기계학습(ML) → 딥러닝(DL)

전통적인 통계기반의 예측모형을 사용하는 것이 아니라 최근에 개발된 딥러닝을 적용시켜 뉴스그룹(뉴스기사) 분류작업을 수행해보자.

  • 나이브 베이즈: MultinomialNB
  • 로지스틱 회귀모형: LogisticRegression
  • 선형 SVM: SVC
  • SGDClassifier
  • Random Forest: RandomForestClassifier
  • Gradient Boosted Machines: GradientBoostingClassifier

전통적인 통계기반 예측모형 대신에 딥러닝에 포함되는 모형은 여러가지가 있지만 아무래도 워드2벡(word2vec) 을 가장 먼저 꼽고 있다.

데이터 준비

In [1]:
# -*- coding: utf-8 -*-

## 환경설정
import warnings
warnings.filterwarnings('ignore')

import pandas as pd
import numpy as np
import nltk

# 저자 제작 사용자정의 함수 가져오기
import sys
sys.path.insert(0, './code')
import text_normalizer as tn
In [2]:
data_df = pd.read_csv('data/clean_newsgroups.csv')
In [3]:
from sklearn.model_selection import train_test_split

train_corpus, test_corpus, train_label_nums, test_label_nums, train_label_names, test_label_names =\
                                 train_test_split(np.array(data_df['Clean Article']), np.array(data_df['Target Label']),
                                                       np.array(data_df['Target Name']), test_size=0.33, random_state=42)

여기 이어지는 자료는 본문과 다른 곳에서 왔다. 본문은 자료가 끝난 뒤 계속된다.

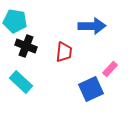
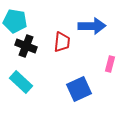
red trapezoid: moved 2 px left, 10 px up
pink rectangle: moved 5 px up; rotated 28 degrees counterclockwise
blue square: moved 12 px left
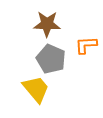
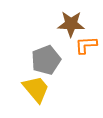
brown star: moved 24 px right
gray pentagon: moved 5 px left, 1 px down; rotated 28 degrees clockwise
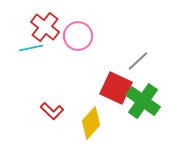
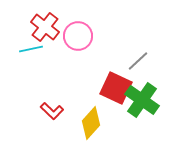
cyan line: moved 1 px down
green cross: moved 1 px left, 1 px up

train_corpus.shape, test_corpus.shape
Out[3]:
((12261,), (6039,))
In [4]:
tokenized_train = [tn.tokenizer.tokenize(text)
                   for text in train_corpus]
tokenized_test = [tn.tokenizer.tokenize(text)
                   for text in test_corpus]

예측모형 - 워드2벡

워드2벡(word2vec)이 포함된 라이브러리로 gensim이 선택되었다. 다음 명령어를 사용해서 gensim 라이브러리를 설치한다.

$ pip install -U gensim

In [5]:
import gensim
# build word2vec model
w2v_num_features = 100
w2v_model = gensim.models.Word2Vec(tokenized_train, size=w2v_num_features, window=100,
                                   min_count=2, sample=1e-3, sg=1, iter=5, workers=10)
In [6]:
def document_vectorizer(corpus, model, num_features):
    vocabulary = set(model.wv.index2word)
    
    def average_word_vectors(words, model, vocabulary, num_features):
        feature_vector = np.zeros((num_features,), dtype="float64")
        nwords = 0.
        
        for word in words:
            if word in vocabulary: 
                nwords = nwords + 1.
                feature_vector = np.add(feature_vector, model.wv[word])
        if nwords:
            feature_vector = np.divide(feature_vector, nwords)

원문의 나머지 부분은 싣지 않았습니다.